I never understand why people don't get the seriousness of these situations and why people are out driving or walking around? Every time there are these major storms, people lose their lives because they haven't made good decisions and prepared for the storm by getting to where they need to be before it hits. "Stay off the roads, stay indoors, stay on high ground."


----------



## Sentry18 (Aug 5, 2012)

weedygarden said:


> I never understand why people don't get the seriousness of these situations and why people are out driving or walking around? Every time there are these major storms, people lose their lives because they haven't made good decisions and prepared for the storm by getting to where they need to be before it hits. "Stay off the roads, stay indoors, stay on high ground."


Natural selection my friend, natural selection.


----------



## weedygarden (Apr 27, 2011)

Sentry18 said:


> Natural selection my friend, natural selection.
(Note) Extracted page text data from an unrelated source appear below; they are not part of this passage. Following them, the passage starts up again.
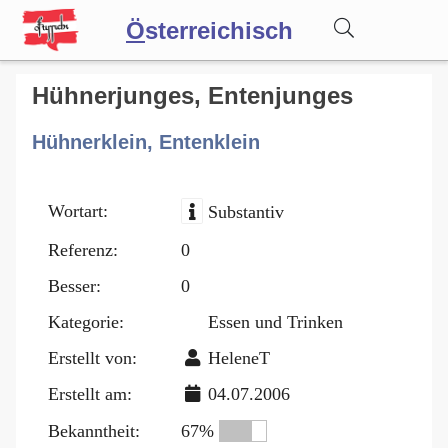
Ö
sterreichisch
Wörterbuch
Hühnerjunges, Entenjunges
Hühnerklein, Entenklein
Forum
Wortart:
Substantiv
Blog
Referenz:
0
Besser:
0
Kategorie:
Essen und Trinken
Erstellt von:
HeleneT
Erstellt am:
04.07.2006
Bekanntheit:
67%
Oh, yes! It is one way to take out some of the idiots.

One video clip I have seen is of a man driving his nice white pickup truck into deeper and deeper water. What the heck is wrong with his thinking? Never mind, he wasn't thinking!

Currently there are more than 1000 calls out in Houston for help. I believe some people want this kind of excitement in their lives. I grew up in a dysfunctional family. I know how this works. Don't take care of business until you can have a bunch of drama to give everyone an adrenaline rush. Then you have stories to tell about what YOU experienced. It gives people attention, which some people feel they never have enough of. :scratch

As with holidays, there are people whose personal lives are a mess, and they cannot stay put. Ever see the people out and about at Christmas?

Also, the people with addictions need to get their next hits of meth, heroine, cocaine, or whatever other monkey they put on their back. How about needing the next drinks?

How many Hurricane Harvey babies will be born in 9 months? How many divorces are going to be forced because people can't escape each other now?


----------



## Danil54 (May 8, 2017)

Gotta remember when a big storm hit, there are a lot of snakes found in barns/sheds/houses trying to get to higher ground. Coup!e years ago after some flooding there was an alligator on the front steps of a jewelry store the the big city. Snakes have even been found in car engines and wheels. Just need to be careful when trying to do normal things. Its not just people who get displaced from their homes.


----------



## Country Living (Dec 15, 2009)

Ah, look, Tsrwivey is going to have breakfast with Harvey Friday morning. I wonder if she knows it......I'll PM her.


----------



## terri9630 (Jun 2, 2016)

I am listening the weather channel and they are reporting that there are already people out searching for food.


----------



## Sentry18 (Aug 5, 2012)

Awesome.


----------



## terri9630 (Jun 2, 2016)

Y'all beat me to it. I saw that this morning. My husband had a dog that would come to the house with whole pizzas.


----------



## weedygarden (Apr 27, 2011)

terri9630 said:


> I am listening the weather channel and they are reporting that there are already people out searching for food.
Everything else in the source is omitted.